--- Working data ---

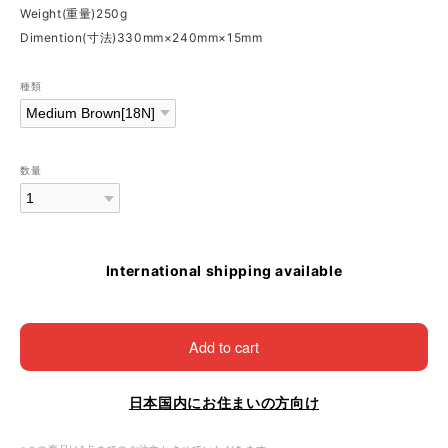
Weight(重量)250g
Dimention(寸法)330mm×240mm×15mm
種類
数量
International shipping available
Add to cart
日本国内にお住まいの方向け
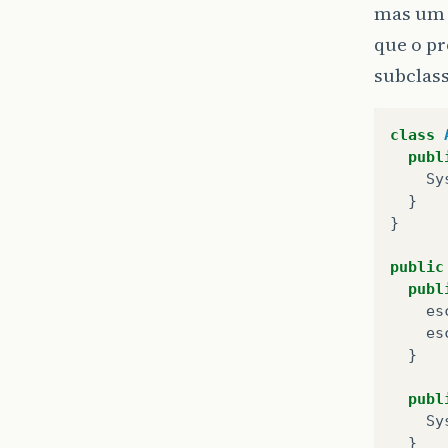
mas um 
que o pr
subclas
class
publ
Sy
}
}
public
publ
es
es
}
publ
Sy
}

---

**Exercise requirements**
Images stay out, but the rest of the data above must be repeated exactly.

**Output below**
Weight(重量)250g
Dimention(寸法)330mm×240mm×15mm
種類
数量
International shipping available
Add to cart
日本国内にお住まいの方向け
mas um 
que o pr
subclas
class
publ
Sy
}
}
public
publ
es
es
}
publ
Sy
}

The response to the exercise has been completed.